** Given records **
★ ★ ★ ★

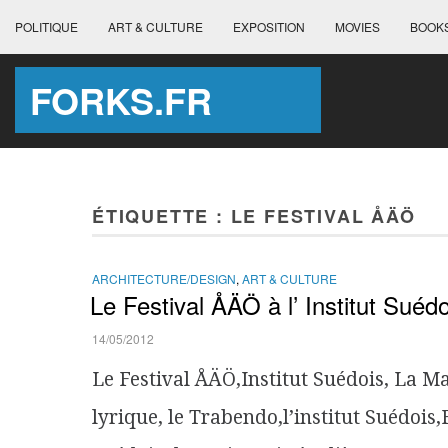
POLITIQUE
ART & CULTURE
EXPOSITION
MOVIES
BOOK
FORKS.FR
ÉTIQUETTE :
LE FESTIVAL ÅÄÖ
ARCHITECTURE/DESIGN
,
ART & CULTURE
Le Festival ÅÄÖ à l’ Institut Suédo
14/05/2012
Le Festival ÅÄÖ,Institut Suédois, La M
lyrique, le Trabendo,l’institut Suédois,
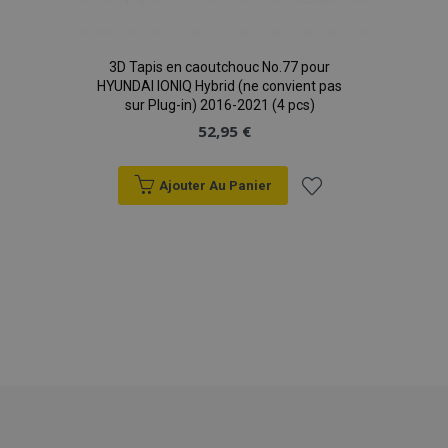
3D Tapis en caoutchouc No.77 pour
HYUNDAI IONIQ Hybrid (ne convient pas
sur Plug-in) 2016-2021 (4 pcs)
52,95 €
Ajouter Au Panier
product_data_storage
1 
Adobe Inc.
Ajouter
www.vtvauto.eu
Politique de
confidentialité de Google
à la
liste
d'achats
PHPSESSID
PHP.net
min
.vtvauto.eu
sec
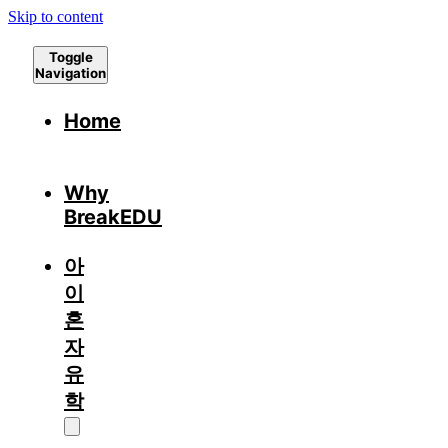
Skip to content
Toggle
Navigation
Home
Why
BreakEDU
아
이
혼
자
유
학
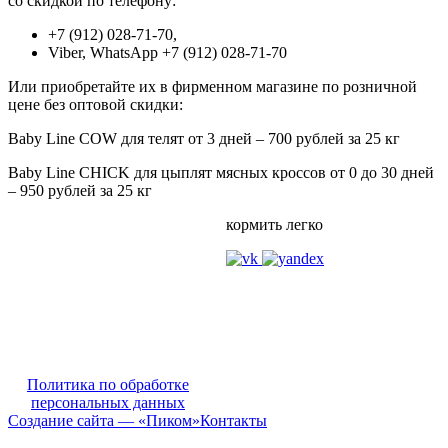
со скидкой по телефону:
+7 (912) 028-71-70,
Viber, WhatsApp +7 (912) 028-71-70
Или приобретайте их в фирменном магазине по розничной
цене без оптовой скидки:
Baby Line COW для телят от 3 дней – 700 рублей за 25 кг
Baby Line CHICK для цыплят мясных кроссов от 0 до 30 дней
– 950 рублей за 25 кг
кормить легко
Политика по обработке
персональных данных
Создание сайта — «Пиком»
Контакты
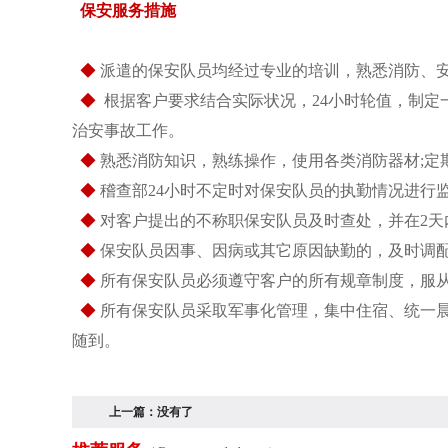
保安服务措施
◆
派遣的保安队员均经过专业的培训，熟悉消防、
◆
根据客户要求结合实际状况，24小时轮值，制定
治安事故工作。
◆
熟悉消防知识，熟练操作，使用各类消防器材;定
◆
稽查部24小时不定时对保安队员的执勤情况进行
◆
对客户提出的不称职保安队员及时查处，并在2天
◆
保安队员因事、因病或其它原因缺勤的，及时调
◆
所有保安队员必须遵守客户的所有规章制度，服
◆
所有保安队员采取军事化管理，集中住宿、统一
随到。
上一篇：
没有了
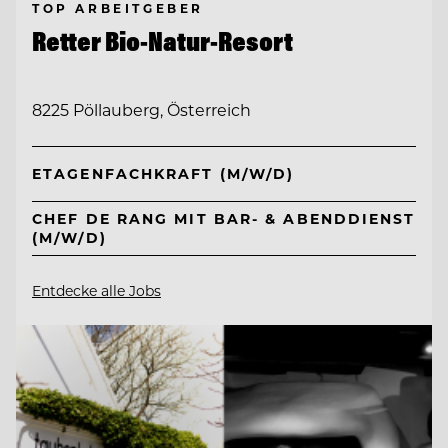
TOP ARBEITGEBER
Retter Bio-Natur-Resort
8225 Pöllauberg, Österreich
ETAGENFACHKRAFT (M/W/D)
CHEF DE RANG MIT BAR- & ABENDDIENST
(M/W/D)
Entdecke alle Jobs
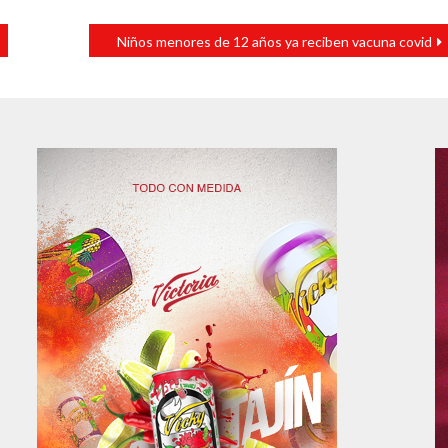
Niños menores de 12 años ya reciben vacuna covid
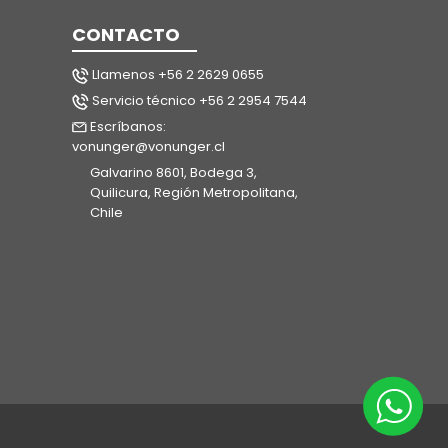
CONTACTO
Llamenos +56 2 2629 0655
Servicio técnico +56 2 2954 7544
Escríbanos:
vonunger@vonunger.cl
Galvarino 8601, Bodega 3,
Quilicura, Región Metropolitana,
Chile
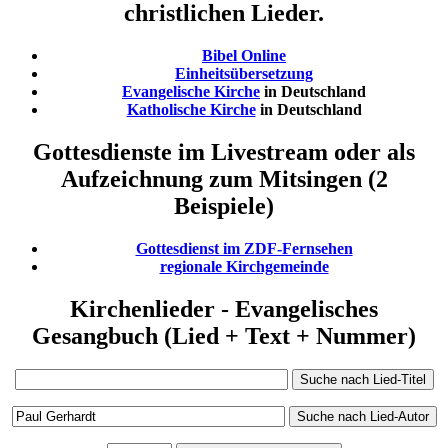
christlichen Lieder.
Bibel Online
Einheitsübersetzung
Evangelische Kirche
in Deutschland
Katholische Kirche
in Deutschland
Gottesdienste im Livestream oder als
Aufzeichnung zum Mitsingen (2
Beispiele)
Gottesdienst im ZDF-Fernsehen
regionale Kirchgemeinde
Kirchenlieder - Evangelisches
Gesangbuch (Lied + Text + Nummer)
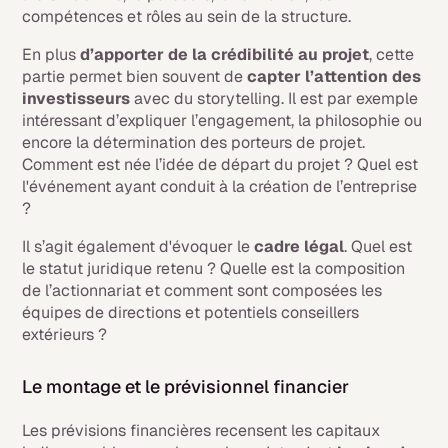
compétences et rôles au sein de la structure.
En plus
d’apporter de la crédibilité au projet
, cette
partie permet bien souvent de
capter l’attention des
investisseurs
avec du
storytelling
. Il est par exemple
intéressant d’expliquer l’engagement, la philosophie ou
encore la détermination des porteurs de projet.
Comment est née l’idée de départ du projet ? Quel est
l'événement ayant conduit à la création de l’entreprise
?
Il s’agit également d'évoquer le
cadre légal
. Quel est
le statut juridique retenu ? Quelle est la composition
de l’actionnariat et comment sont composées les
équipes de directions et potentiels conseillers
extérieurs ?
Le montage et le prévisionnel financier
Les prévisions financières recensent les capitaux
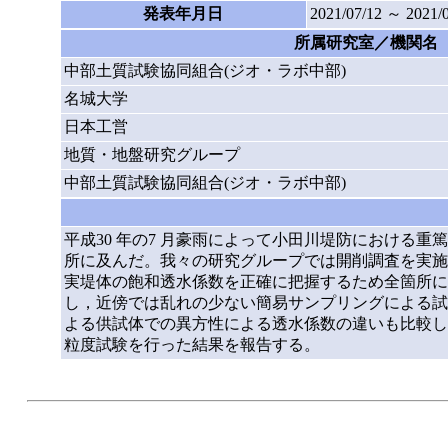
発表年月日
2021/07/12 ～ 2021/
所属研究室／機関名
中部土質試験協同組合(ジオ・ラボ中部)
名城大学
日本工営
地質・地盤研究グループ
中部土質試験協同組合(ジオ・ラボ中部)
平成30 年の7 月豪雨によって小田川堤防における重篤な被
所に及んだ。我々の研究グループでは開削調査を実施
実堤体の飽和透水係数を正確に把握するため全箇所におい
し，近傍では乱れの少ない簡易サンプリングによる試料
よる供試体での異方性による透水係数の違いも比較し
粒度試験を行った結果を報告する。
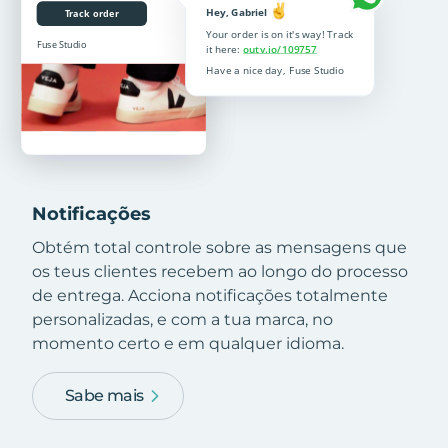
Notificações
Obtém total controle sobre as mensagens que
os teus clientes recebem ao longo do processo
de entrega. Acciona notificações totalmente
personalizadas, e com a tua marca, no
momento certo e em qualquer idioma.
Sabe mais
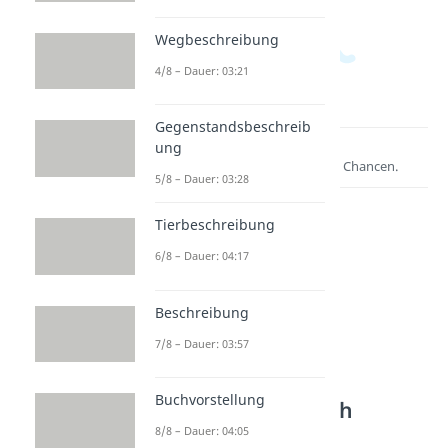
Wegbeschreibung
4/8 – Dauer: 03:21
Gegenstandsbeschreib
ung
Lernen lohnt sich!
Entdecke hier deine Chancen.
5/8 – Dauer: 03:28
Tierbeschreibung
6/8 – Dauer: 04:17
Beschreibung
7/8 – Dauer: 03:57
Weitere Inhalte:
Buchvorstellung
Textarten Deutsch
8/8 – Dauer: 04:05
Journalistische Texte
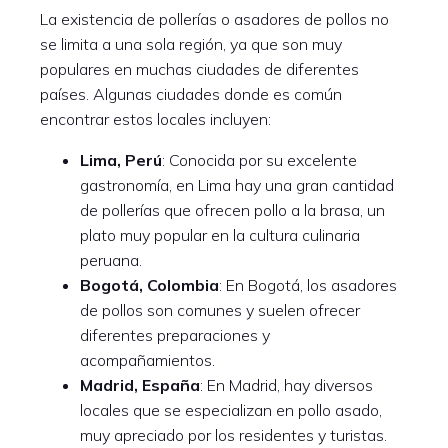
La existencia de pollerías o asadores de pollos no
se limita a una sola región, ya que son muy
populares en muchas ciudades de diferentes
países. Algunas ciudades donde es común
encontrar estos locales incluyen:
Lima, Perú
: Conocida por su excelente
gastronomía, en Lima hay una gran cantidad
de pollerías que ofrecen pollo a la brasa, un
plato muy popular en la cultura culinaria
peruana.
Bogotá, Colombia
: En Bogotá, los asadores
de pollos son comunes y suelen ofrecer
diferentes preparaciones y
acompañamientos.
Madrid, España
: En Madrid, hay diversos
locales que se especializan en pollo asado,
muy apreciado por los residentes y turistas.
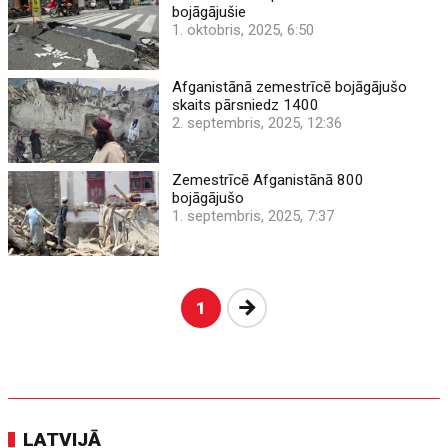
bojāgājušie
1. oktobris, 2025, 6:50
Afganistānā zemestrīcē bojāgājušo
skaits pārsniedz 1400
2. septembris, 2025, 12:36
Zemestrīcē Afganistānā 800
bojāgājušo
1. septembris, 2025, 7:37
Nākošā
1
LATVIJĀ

★ ★ ★ ★

** Task to carry out **
Only one stretch of the entries above is needed: the lines from the one containing "Katholische Kirche" through the one containing "de entrega. Acciona notificações totalmente". Copy it exactly, without the pictures.

** Task result **
Katholische Kirche
in Deutschland
Gottesdienste im Livestream oder als
Aufzeichnung zum Mitsingen (2
Beispiele)
Gottesdienst im ZDF-Fernsehen
regionale Kirchgemeinde
Kirchenlieder - Evangelisches
Gesangbuch (Lied + Text + Nummer)
compétences et rôles au sein de la structure.
En plus
d’apporter de la crédibilité au projet
, cette
partie permet bien souvent de
capter l’attention des
investisseurs
avec du
storytelling
. Il est par exemple
intéressant d’expliquer l’engagement, la philosophie ou
encore la détermination des porteurs de projet.
Comment est née l’idée de départ du projet ? Quel est
l'événement ayant conduit à la création de l’entreprise
?
Il s’agit également d'évoquer le
cadre légal
. Quel est
le statut juridique retenu ? Quelle est la composition
de l’actionnariat et comment sont composées les
équipes de directions et potentiels conseillers
extérieurs ?
Le montage et le prévisionnel financier
Les prévisions financières recensent les capitaux
発表年月日
2021/07/12 ～ 2021/
所属研究室／機関名
中部土質試験協同組合(ジオ・ラボ中部)
名城大学
日本工営
地質・地盤研究グループ
中部土質試験協同組合(ジオ・ラボ中部)
平成30 年の7 月豪雨によって小田川堤防における重篤な被
所に及んだ。我々の研究グループでは開削調査を実施
実堤体の飽和透水係数を正確に把握するため全箇所におい
し，近傍では乱れの少ない簡易サンプリングによる試料
よる供試体での異方性による透水係数の違いも比較し
粒度試験を行った結果を報告する。
Notificações
Obtém total controle sobre as mensagens que
os teus clientes recebem ao longo do processo
de entrega. Acciona notificações totalmente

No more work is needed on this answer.